Let $n$ be a positive integer. If $x_1, x_2, \ldots, x_n \geq 0$, $x_1+x_2+\ldots+x_n=1$ and, assuming $x_{n+1}=x_1$, find the maximal value of $$\sum_{k=1}^n \frac{1+x_k^2+x_k^4}{1+x_{k+1}+x_{k+1}^2+x_{k+1}^3+x_{k+1}^4}.$$
Problem
Source: CGMO 2024 P7
Tags: inequalities
sqing
15.08.2024 02:08
Let $n$ be a positive integer. If $x_1, x_2, \ldots, x_n \geq 0, x_1+x_2+\ldots+x_n=1.$ Find the maximum value and the minimum value of $$\sum_{k=1}^n \frac{1+x_k^2+x_k^4}{1+x_{k+1}+x_{k+1}^2+x_{k+1}^3+x_{k+1}^4}.$$Where $x_{n+1}=x_1.$
a_507_bc wrote:
Let $n$ be a positive integer.

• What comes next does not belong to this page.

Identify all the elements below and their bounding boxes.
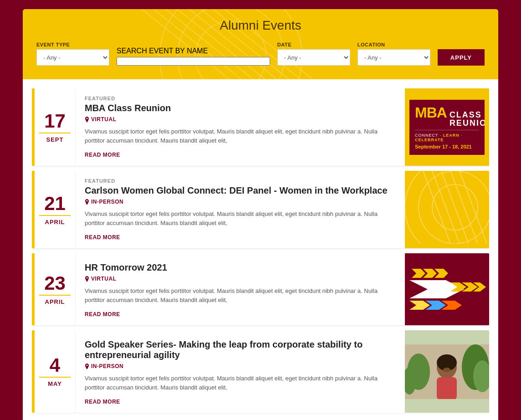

If $x_1, x_2, \ldots, x_n \geq 0$, $x_1+x_2+\ldots+x_n=1$ and, assuming $x_{n+1}=x_1$, find the maximal value of $$\sum_{k=1}^n \frac{1+x_k^2+x_k^4}{1+x_{k+1}+x_{k+1}^2+x_{k+1}^3+x_{k+1}^4}.$$
invt
01.11.2024 17:00
does anyone have solution?
lbh_qys
03.12.2024 11:19
Since \[ (5 + 10a - 4b)(1+b+b^2+b^3+b^4) - 5(1+a^2 + a^4) = b+b^2+b^3+b^4-4b^5 + 5a(2b+2b^2+2b^3+2b^4 + 2-a^2-a^4) \geq 0, \] we have \[ \sum_{k=1}^n \frac{1+x_k^2 + x_k^4}{1+x_{k+1}+x_{k+1}^2 + x_{k+1}^3 + x_{k+1}^4} \leq \sum_{k=1}^n \left( 1 + 2x_k - \frac{4}{5}x_{k+1} \right) = n + 2 - \frac{4}{5} = n + \frac{6}{5}. \] Equality holds when \( n \geq 2\), \(x_1 = 1\) and \(x_2 = \cdots = x_n = 0\). And for \( n = 1 \) the maximal is \( \frac{3}{5} \).